Problem details: Line by line, return everything in the listing exactly.
[Opening Data for this task section]
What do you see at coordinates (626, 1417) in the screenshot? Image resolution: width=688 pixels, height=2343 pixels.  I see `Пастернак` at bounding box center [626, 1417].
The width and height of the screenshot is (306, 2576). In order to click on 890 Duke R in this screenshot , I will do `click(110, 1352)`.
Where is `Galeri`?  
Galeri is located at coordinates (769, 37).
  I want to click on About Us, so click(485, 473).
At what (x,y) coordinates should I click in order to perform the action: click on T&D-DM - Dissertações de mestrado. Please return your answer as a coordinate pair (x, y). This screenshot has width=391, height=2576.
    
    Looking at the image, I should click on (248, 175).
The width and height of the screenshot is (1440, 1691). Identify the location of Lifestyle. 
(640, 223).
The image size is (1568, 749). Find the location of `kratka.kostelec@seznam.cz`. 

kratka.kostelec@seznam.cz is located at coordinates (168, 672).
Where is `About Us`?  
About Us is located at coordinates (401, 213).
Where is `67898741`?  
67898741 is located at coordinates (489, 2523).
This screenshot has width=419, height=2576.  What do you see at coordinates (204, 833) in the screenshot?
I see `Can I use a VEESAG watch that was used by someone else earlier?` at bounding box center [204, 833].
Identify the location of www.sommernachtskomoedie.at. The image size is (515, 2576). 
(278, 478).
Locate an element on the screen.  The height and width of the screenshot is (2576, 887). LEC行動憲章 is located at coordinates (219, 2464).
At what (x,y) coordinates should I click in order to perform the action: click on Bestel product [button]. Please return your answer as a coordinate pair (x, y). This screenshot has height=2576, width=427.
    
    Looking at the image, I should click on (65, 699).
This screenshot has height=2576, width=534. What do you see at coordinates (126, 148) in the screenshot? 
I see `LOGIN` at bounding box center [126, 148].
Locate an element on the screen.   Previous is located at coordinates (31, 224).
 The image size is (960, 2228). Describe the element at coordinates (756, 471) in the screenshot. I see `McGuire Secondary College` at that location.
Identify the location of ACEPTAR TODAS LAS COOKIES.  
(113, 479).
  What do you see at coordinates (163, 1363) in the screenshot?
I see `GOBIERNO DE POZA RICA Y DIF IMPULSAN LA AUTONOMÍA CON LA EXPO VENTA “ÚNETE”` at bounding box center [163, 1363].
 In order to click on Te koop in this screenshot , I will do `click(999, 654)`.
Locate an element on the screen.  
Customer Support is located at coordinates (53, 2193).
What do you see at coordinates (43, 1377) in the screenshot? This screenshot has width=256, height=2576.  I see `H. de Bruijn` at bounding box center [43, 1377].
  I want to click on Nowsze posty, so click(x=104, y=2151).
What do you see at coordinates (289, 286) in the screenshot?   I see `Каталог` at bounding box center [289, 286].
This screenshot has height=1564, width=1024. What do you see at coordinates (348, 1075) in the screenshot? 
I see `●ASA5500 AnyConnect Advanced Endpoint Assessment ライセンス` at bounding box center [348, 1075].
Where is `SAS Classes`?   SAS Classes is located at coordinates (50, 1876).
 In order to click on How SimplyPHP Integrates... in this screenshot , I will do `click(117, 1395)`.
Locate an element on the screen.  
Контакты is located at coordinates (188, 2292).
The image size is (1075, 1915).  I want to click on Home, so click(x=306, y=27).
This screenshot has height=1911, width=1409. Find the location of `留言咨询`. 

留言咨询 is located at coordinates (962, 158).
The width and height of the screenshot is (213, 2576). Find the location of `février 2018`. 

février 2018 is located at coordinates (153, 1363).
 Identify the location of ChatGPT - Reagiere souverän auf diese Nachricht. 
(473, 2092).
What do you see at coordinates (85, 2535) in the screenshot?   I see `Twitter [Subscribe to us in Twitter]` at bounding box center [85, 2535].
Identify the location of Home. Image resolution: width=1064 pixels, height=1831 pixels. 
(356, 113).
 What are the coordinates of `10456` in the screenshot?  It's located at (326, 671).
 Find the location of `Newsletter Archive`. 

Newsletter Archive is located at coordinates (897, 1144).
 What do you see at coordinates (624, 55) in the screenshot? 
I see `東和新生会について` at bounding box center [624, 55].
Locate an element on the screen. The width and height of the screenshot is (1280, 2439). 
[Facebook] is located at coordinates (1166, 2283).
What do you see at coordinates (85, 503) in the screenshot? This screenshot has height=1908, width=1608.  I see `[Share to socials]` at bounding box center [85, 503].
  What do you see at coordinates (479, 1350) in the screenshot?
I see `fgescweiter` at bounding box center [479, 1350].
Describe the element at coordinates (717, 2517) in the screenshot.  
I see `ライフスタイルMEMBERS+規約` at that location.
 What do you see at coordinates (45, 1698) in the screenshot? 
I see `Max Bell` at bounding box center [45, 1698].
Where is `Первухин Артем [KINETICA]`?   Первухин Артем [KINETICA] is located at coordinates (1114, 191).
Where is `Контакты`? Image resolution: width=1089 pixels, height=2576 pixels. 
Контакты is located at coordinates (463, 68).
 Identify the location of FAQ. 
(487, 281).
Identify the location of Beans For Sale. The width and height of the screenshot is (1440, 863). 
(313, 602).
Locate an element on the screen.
[Closing Data for this task section]
Worked solution:
What do you see at coordinates (626, 1417) in the screenshot? Image resolution: width=688 pixels, height=2343 pixels.  I see `Пастернак` at bounding box center [626, 1417].
The width and height of the screenshot is (306, 2576). In order to click on 890 Duke R in this screenshot , I will do `click(110, 1352)`.
Where is `Galeri`?  
Galeri is located at coordinates (769, 37).
  I want to click on About Us, so click(485, 473).
At what (x,y) coordinates should I click in order to perform the action: click on T&D-DM - Dissertações de mestrado. Please return your answer as a coordinate pair (x, y). This screenshot has width=391, height=2576.
    
    Looking at the image, I should click on (248, 175).
The width and height of the screenshot is (1440, 1691). Identify the location of Lifestyle. 
(640, 223).
The image size is (1568, 749). Find the location of `kratka.kostelec@seznam.cz`. 

kratka.kostelec@seznam.cz is located at coordinates (168, 672).
Where is `About Us`?  
About Us is located at coordinates (401, 213).
Where is `67898741`?  
67898741 is located at coordinates (489, 2523).
This screenshot has width=419, height=2576.  What do you see at coordinates (204, 833) in the screenshot?
I see `Can I use a VEESAG watch that was used by someone else earlier?` at bounding box center [204, 833].
Identify the location of www.sommernachtskomoedie.at. The image size is (515, 2576). 
(278, 478).
Locate an element on the screen.  The height and width of the screenshot is (2576, 887). LEC行動憲章 is located at coordinates (219, 2464).
At what (x,y) coordinates should I click in order to perform the action: click on Bestel product [button]. Please return your answer as a coordinate pair (x, y). This screenshot has height=2576, width=427.
    
    Looking at the image, I should click on (65, 699).
This screenshot has height=2576, width=534. What do you see at coordinates (126, 148) in the screenshot? 
I see `LOGIN` at bounding box center [126, 148].
Locate an element on the screen.   Previous is located at coordinates (31, 224).
 The image size is (960, 2228). Describe the element at coordinates (756, 471) in the screenshot. I see `McGuire Secondary College` at that location.
Identify the location of ACEPTAR TODAS LAS COOKIES.  
(113, 479).
  What do you see at coordinates (163, 1363) in the screenshot?
I see `GOBIERNO DE POZA RICA Y DIF IMPULSAN LA AUTONOMÍA CON LA EXPO VENTA “ÚNETE”` at bounding box center [163, 1363].
 In order to click on Te koop in this screenshot , I will do `click(999, 654)`.
Locate an element on the screen.  
Customer Support is located at coordinates (53, 2193).
What do you see at coordinates (43, 1377) in the screenshot? This screenshot has width=256, height=2576.  I see `H. de Bruijn` at bounding box center [43, 1377].
  I want to click on Nowsze posty, so click(x=104, y=2151).
What do you see at coordinates (289, 286) in the screenshot?   I see `Каталог` at bounding box center [289, 286].
This screenshot has height=1564, width=1024. What do you see at coordinates (348, 1075) in the screenshot? 
I see `●ASA5500 AnyConnect Advanced Endpoint Assessment ライセンス` at bounding box center [348, 1075].
Where is `SAS Classes`?   SAS Classes is located at coordinates (50, 1876).
 In order to click on How SimplyPHP Integrates... in this screenshot , I will do `click(117, 1395)`.
Locate an element on the screen.  
Контакты is located at coordinates (188, 2292).
The image size is (1075, 1915).  I want to click on Home, so click(x=306, y=27).
This screenshot has height=1911, width=1409. Find the location of `留言咨询`. 

留言咨询 is located at coordinates (962, 158).
The width and height of the screenshot is (213, 2576). Find the location of `février 2018`. 

février 2018 is located at coordinates (153, 1363).
 Identify the location of ChatGPT - Reagiere souverän auf diese Nachricht. 
(473, 2092).
What do you see at coordinates (85, 2535) in the screenshot?   I see `Twitter [Subscribe to us in Twitter]` at bounding box center [85, 2535].
Identify the location of Home. Image resolution: width=1064 pixels, height=1831 pixels. 
(356, 113).
 What are the coordinates of `10456` in the screenshot?  It's located at (326, 671).
 Find the location of `Newsletter Archive`. 

Newsletter Archive is located at coordinates (897, 1144).
 What do you see at coordinates (624, 55) in the screenshot? 
I see `東和新生会について` at bounding box center [624, 55].
Locate an element on the screen. The width and height of the screenshot is (1280, 2439). 
[Facebook] is located at coordinates (1166, 2283).
What do you see at coordinates (85, 503) in the screenshot? This screenshot has height=1908, width=1608.  I see `[Share to socials]` at bounding box center [85, 503].
  What do you see at coordinates (479, 1350) in the screenshot?
I see `fgescweiter` at bounding box center [479, 1350].
Describe the element at coordinates (717, 2517) in the screenshot.  
I see `ライフスタイルMEMBERS+規約` at that location.
 What do you see at coordinates (45, 1698) in the screenshot? 
I see `Max Bell` at bounding box center [45, 1698].
Where is `Первухин Артем [KINETICA]`?   Первухин Артем [KINETICA] is located at coordinates (1114, 191).
Where is `Контакты`? Image resolution: width=1089 pixels, height=2576 pixels. 
Контакты is located at coordinates (463, 68).
 Identify the location of FAQ. 
(487, 281).
Identify the location of Beans For Sale. The width and height of the screenshot is (1440, 863). 
(313, 602).
Locate an element on the screen.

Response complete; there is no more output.